There were 2,893 housing units, of which 5.1% were vacant. The homeowner vacancy rate was 0.4% and the rental vacancy rate was 9.2%.

===Demographic estimates===
According to the 2020 ACS 5-year estimates, there were 2,075 families residing in the city.

===2010 census===
As of the 2010 United States census, there were 5,988 people, 2,277 households, and 1,671 families residing in the city.

===2000 census===
As of the census of 2000, there were 5,531 people, 2,199 households, and 1,618 families residing in the city. The population density was 2,873.2 PD/sqmi. There were 2,299 housing units at an average density of 1,194.3 /sqmi. The racial makeup of the city was 91.88% White, 4.36% African American, 0.13% Native American, 1.25% Asian, 0.02% Pacific Islander, 1.32% from other races, and 1.05% from two or more races. Hispanic or Latino of any race were 5.98% of the population.

In 2000, there were 2,199 households, out of which 29.2% had children under the age of 18 living with them, 62.9% were married couples living together, 7.3% had a female householder with no husband present, and 26.4% were non-families. 20.2% of all households were made up of individuals, and 8.0% had someone living alone who was 65 years of age or older. The average household size was 2.52 and the average family size was 2.89.

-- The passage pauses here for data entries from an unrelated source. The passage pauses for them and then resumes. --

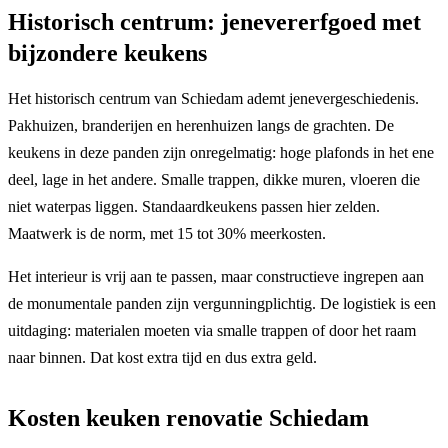
Historisch centrum: jenevererfgoed met
bijzondere keukens
Het historisch centrum van Schiedam ademt jenevergeschiedenis.
Pakhuizen, branderijen en herenhuizen langs de grachten. De
keukens in deze panden zijn onregelmatig: hoge plafonds in het ene
deel, lage in het andere. Smalle trappen, dikke muren, vloeren die
niet waterpas liggen. Standaardkeukens passen hier zelden.
Maatwerk is de norm, met 15 tot 30% meerkosten.
Het interieur is vrij aan te passen, maar constructieve ingrepen aan
de monumentale panden zijn vergunningplichtig. De logistiek is een
uitdaging: materialen moeten via smalle trappen of door het raam
naar binnen. Dat kost extra tijd en dus extra geld.
Kosten keuken renovatie Schiedam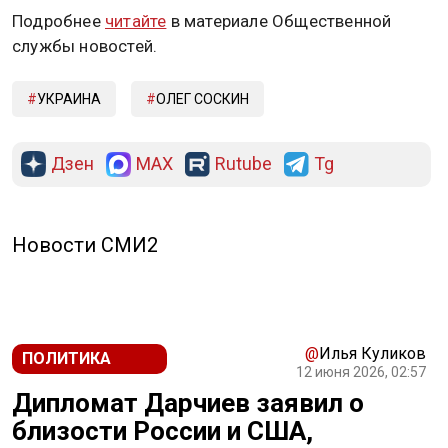
Подробнее
читайте
в материале Общественной
службы новостей.
УКРАИНА
ОЛЕГ СОСКИН
Дзен
MAX
Rutube
Tg
Новости СМИ2
@
Илья Куликов
ПОЛИТИКА
12 июня 2026, 02:57
Дипломат Дарчиев заявил о
близости России и США,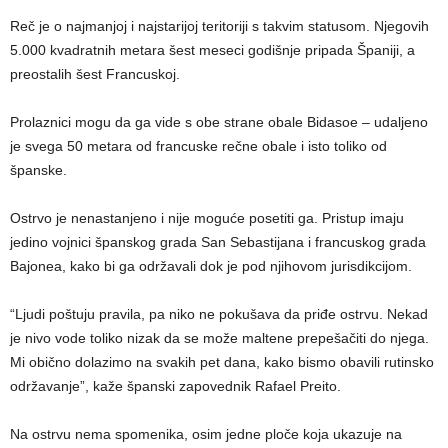
Reč je o najmanjoj i najstarijoj teritoriji s takvim statusom. Njegovih
5.000 kvadratnih metara šest meseci godišnje pripada Španiji, a
preostalih šest Francuskoj.
Prolaznici mogu da ga vide s obe strane obale Bidasoe – udaljeno
je svega 50 metara od francuske rečne obale i isto toliko od
španske.
Ostrvo je nenastanjeno i nije moguće posetiti ga. Pristup imaju
jedino vojnici španskog grada San Sebastijana i francuskog grada
Bajonea, kako bi ga održavali dok je pod njihovom jurisdikcijom.
“Ljudi poštuju pravila, pa niko ne pokušava da priđe ostrvu. Nekad
je nivo vode toliko nizak da se može maltene prepešačiti do njega.
Mi obično dolazimo na svakih pet dana, kako bismo obavili rutinsko
održavanje”, kaže španski zapovednik Rafael Preito.
Na ostrvu nema spomenika, osim jedne ploče koja ukazuje na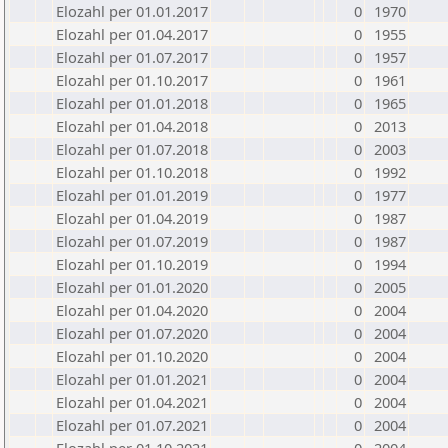
Elozahl per 01.01.2017
0
1970
Elozahl per 01.04.2017
0
1955
Elozahl per 01.07.2017
0
1957
Elozahl per 01.10.2017
0
1961
Elozahl per 01.01.2018
0
1965
Elozahl per 01.04.2018
0
2013
Elozahl per 01.07.2018
0
2003
Elozahl per 01.10.2018
0
1992
Elozahl per 01.01.2019
0
1977
Elozahl per 01.04.2019
0
1987
Elozahl per 01.07.2019
0
1987
Elozahl per 01.10.2019
0
1994
Elozahl per 01.01.2020
0
2005
Elozahl per 01.04.2020
0
2004
Elozahl per 01.07.2020
0
2004
Elozahl per 01.10.2020
0
2004
Elozahl per 01.01.2021
0
2004
Elozahl per 01.04.2021
0
2004
Elozahl per 01.07.2021
0
2004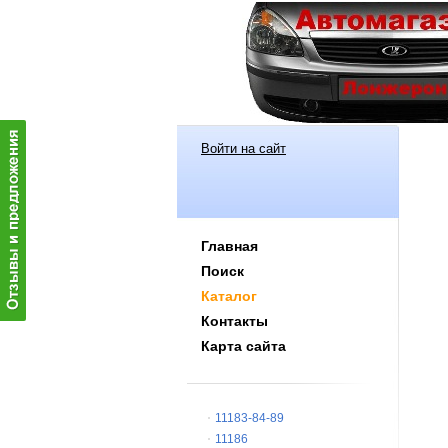
Войти на сайт
Главная
Поиск
Каталог
Контакты
Карта сайта
11183-84-89
11186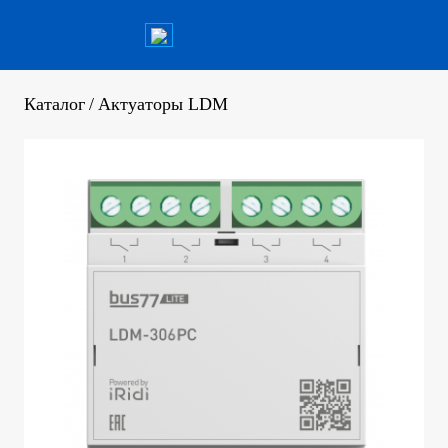
Каталог
/
Актуаторы LDM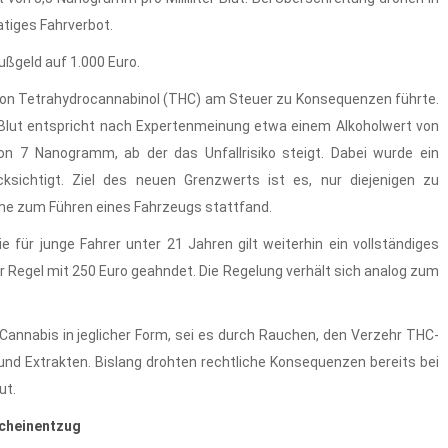
atiges Fahrverbot.
ußgeld auf 1.000 Euro.
s von Tetrahydrocannabinol (THC) am Steuer zu Konsequenzen führte.
 Blut entspricht nach Expertenmeinung etwa einem Alkoholwert von
von 7 Nanogramm, ab der das Unfallrisiko steigt. Dabei wurde ein
ksichtigt. Ziel des neuen Grenzwerts ist es, nur diejenigen zu
ähe zum Führen eines Fahrzeugs stattfand.
e für junge Fahrer unter 21 Jahren gilt weiterhin ein vollständiges
r Regel mit 250 Euro geahndet. Die Regelung verhält sich analog zum
annabis in jeglicher Form, sei es durch Rauchen, den Verzehr THC-
und Extrakten. Bislang drohten rechtliche Konsequenzen bereits bei
ut.
scheinentzug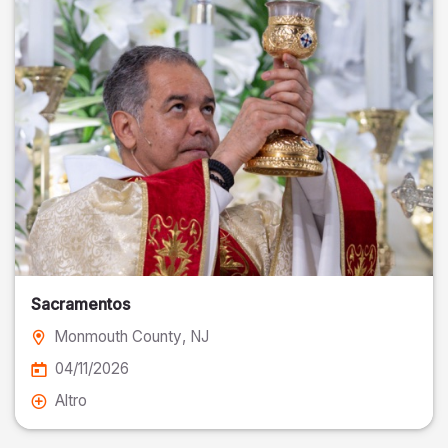
Sacramentos
Monmouth County
, NJ
04/11/2026
Altro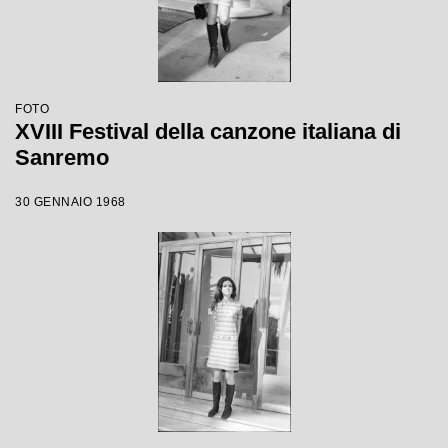
FOTO
XVIII Festival della canzone italiana di
Sanremo
30 GENNAIO 1968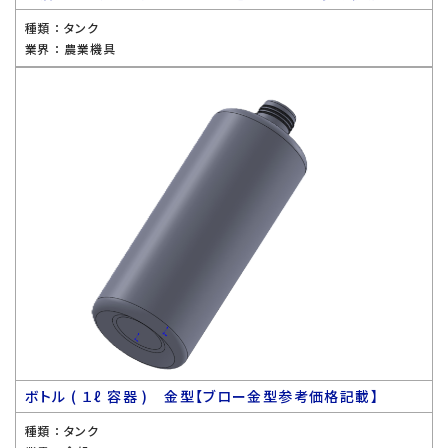
種類 ：
タンク
業界 ：
農業機具
ボトル ( １ℓ 容器 ) 金型【ブロー金型参考価格記載】
種類 ：
タンク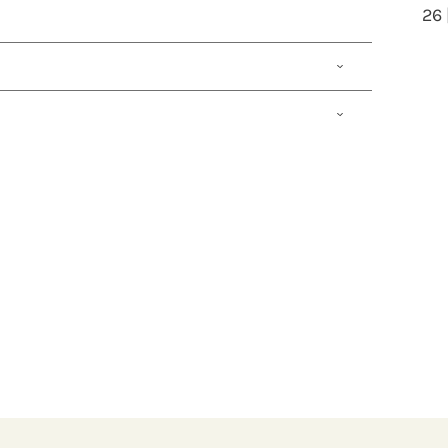
26 
ndel, Antonio Vivaldi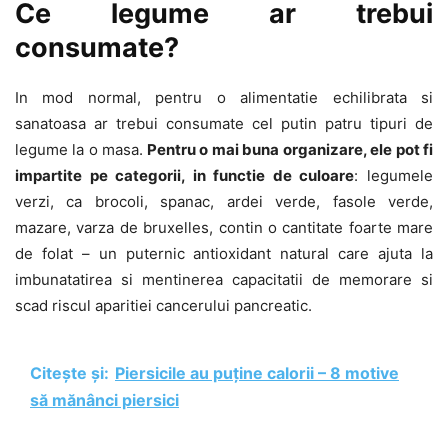
Ce legume ar trebui
consumate?
In mod normal, pentru o alimentatie echilibrata si
sanatoasa ar trebui consumate cel putin patru tipuri de
legume la o masa.
Pentru o mai buna organizare, ele pot fi
impartite pe categorii, in functie de culoare
: legumele
verzi, ca brocoli, spanac, ardei verde, fasole verde,
mazare, varza de bruxelles, contin o cantitate foarte mare
de folat – un puternic antioxidant natural care ajuta la
imbunatatirea si mentinerea capacitatii de memorare si
scad riscul aparitiei cancerului pancreatic.
Citește și:
Piersicile au puține calorii – 8 motive
să mănânci piersici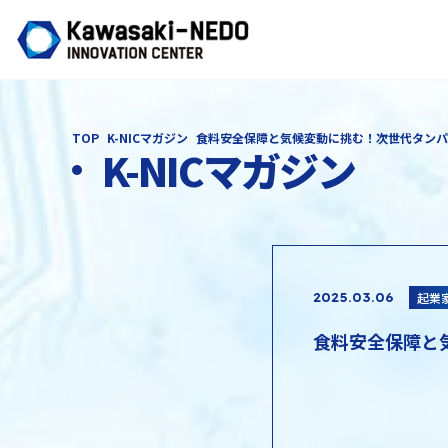
TOP
K-NICマガジン
食料安全保障と気候変動に挑む！次世代タンパ
K-NICマガジン
起業
2025.03.06
食料安全保障と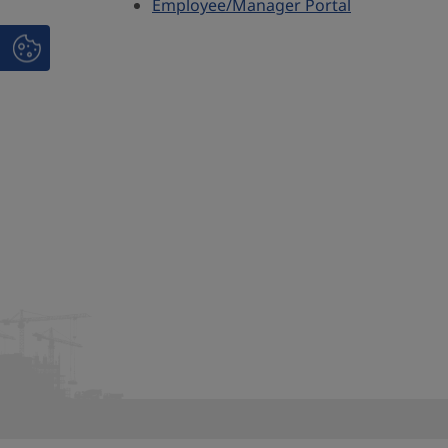
Employee/Manager Portal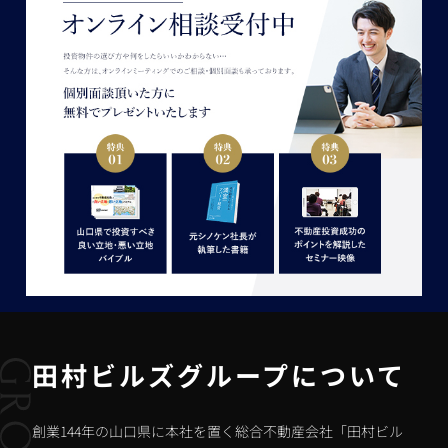
田村ビルズグループについて
創業144年の山口県に本社を置く総合不動産会社「田村ビル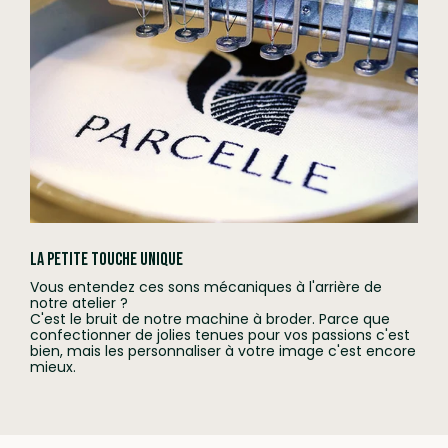
La petite touche unique
Vous entendez ces sons mécaniques à l'arrière de
notre atelier ?
C'est le bruit de notre machine à broder. Parce que
confectionner de jolies tenues pour vos passions c'est
bien, mais les personnaliser à votre image c'est encore
mieux.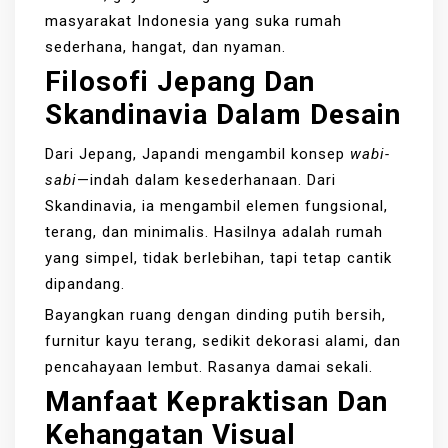
masyarakat Indonesia yang suka rumah
sederhana, hangat, dan nyaman.
Filosofi Jepang Dan
Skandinavia Dalam Desain
Dari Jepang, Japandi mengambil konsep
wabi-
sabi
—indah dalam kesederhanaan. Dari
Skandinavia, ia mengambil elemen fungsional,
terang, dan minimalis. Hasilnya adalah rumah
yang simpel, tidak berlebihan, tapi tetap cantik
dipandang.
Bayangkan ruang dengan dinding putih bersih,
furnitur kayu terang, sedikit dekorasi alami, dan
pencahayaan lembut. Rasanya damai sekali.
Manfaat Kepraktisan Dan
Kehangatan Visual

In 2000, in the city, the population was spread out, with 22.7% under the age of 18, 4.7% from 18 to 24, 28.9% from 25 to 44, 27.0% from 45 to 64, and 16.7% who were 65 years of age or older. The median age was 42 years. For every 100 females, there were 100.4 males. For every 100 females age 18 and over, there were 99.3 males.

In 2000, the median income for a household in the city was $65,155, and the median income for a family was $68,571. Males had a median income of $47,394 versus $32,150 for females. The per capita income for the city was $29,087. About 1.9% of families and 2.9% of the population were below the poverty line, including 1.2% of those under age 18 and 4.2% of those age 65 or over.